+++ PROVIDED RECORDS
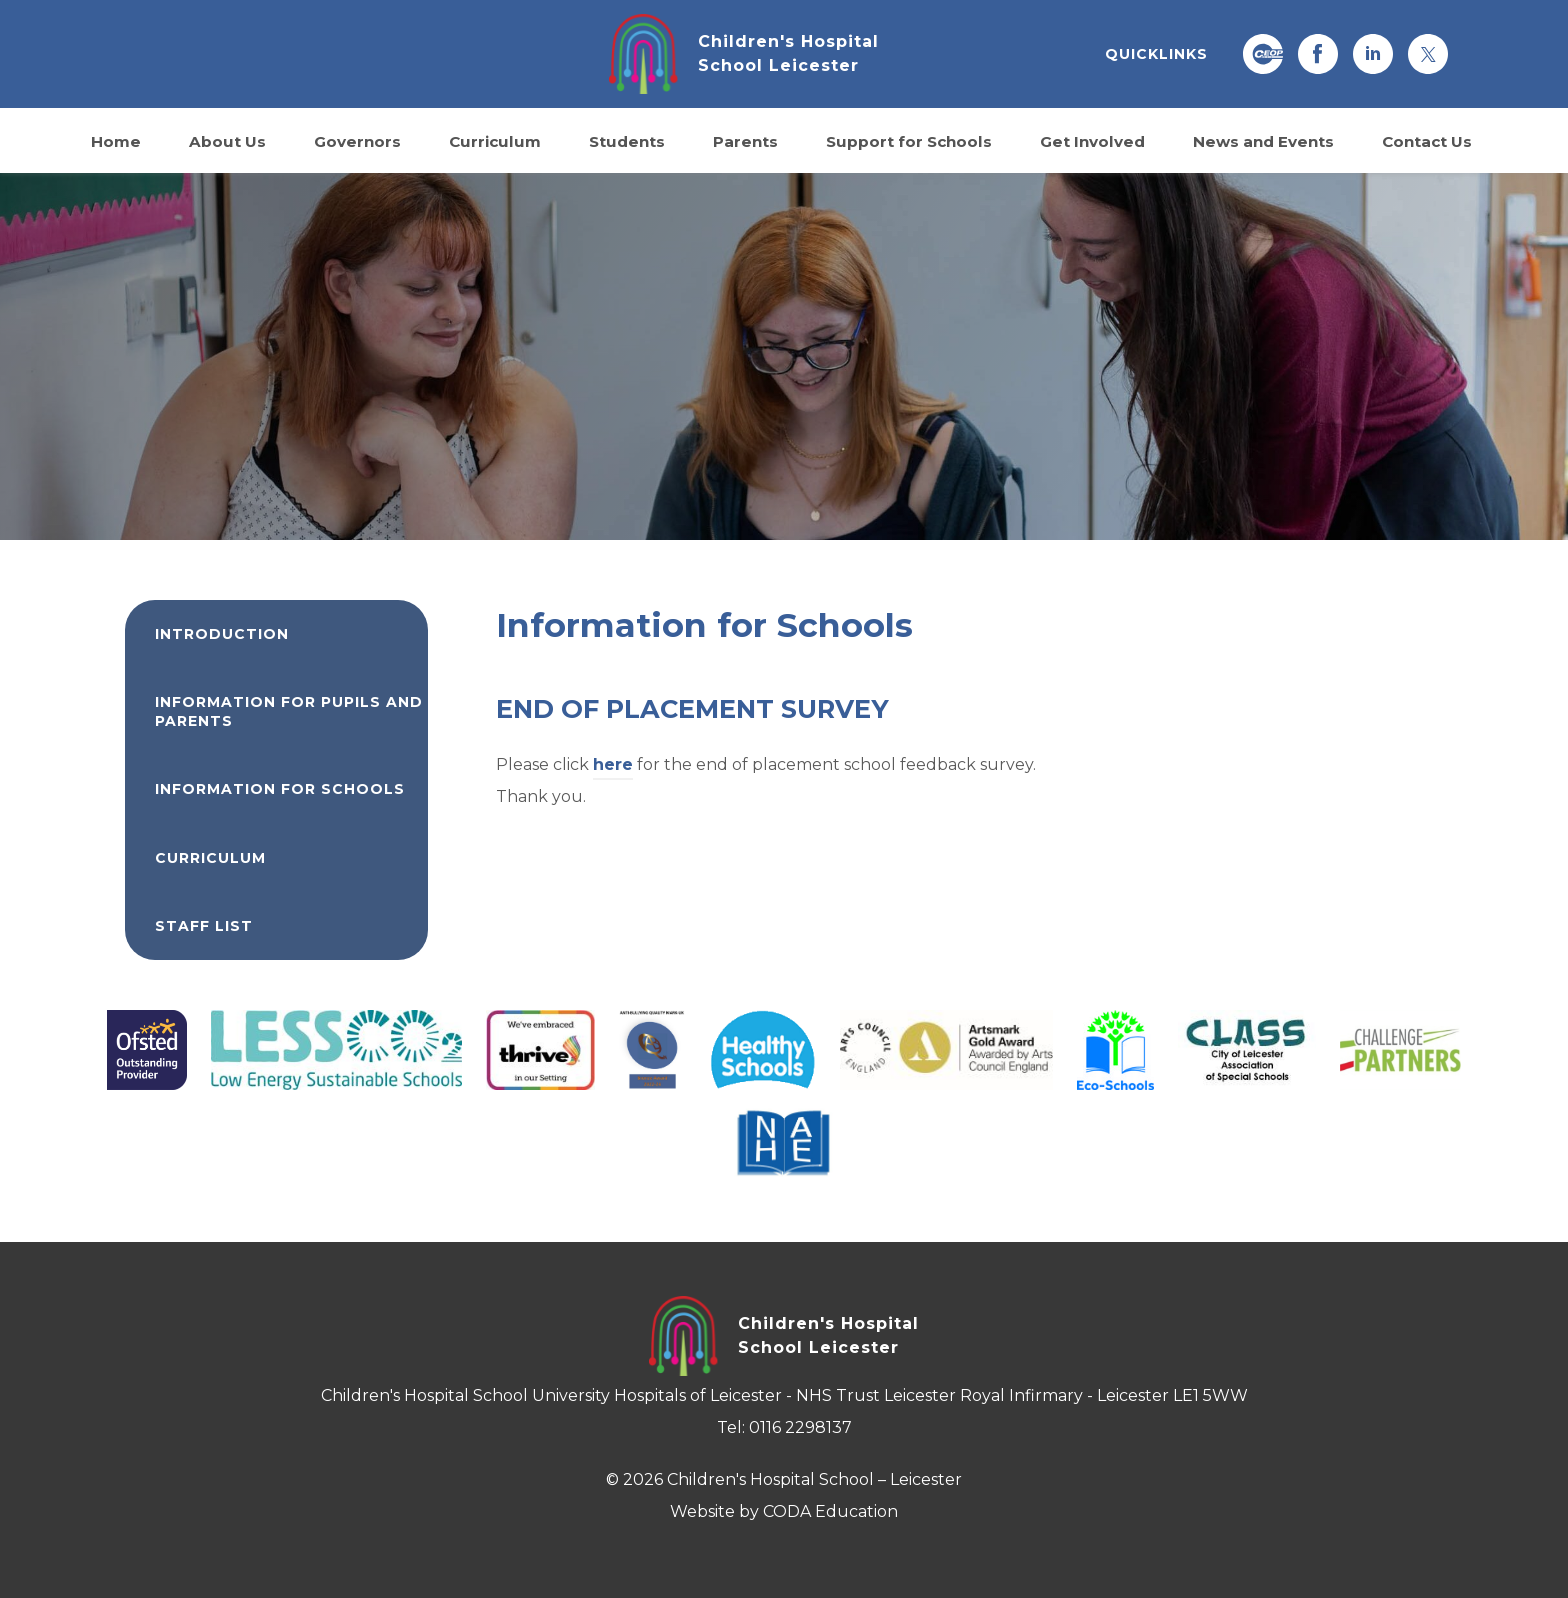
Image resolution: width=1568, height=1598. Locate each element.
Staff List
++++++
+++ PROVIDED RECORDS
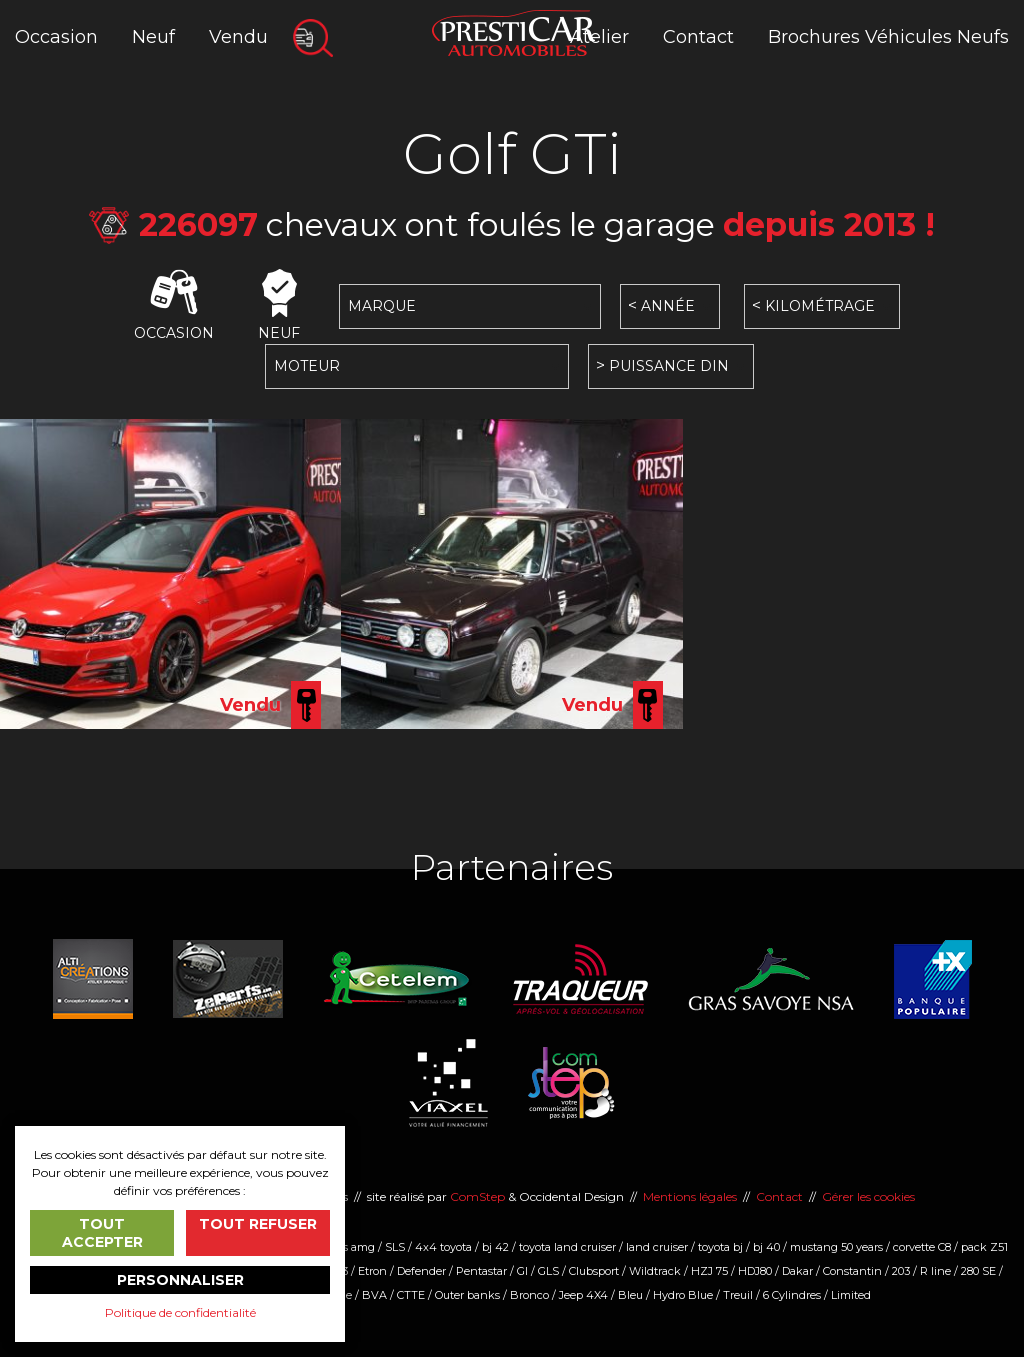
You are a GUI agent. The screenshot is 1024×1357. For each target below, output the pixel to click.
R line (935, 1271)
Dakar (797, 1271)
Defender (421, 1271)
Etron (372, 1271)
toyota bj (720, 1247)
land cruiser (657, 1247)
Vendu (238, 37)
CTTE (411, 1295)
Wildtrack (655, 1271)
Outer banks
++++++
- TASK DESCRIPTION
Copy out every line from the records that has the word "each".

- PROBLEM SOLUTION
Image resolution: width=1568, height=1598. Locate each element.
You are a GUI agent. The screenshot is 1024×1357. For each target below, output the pixel to click.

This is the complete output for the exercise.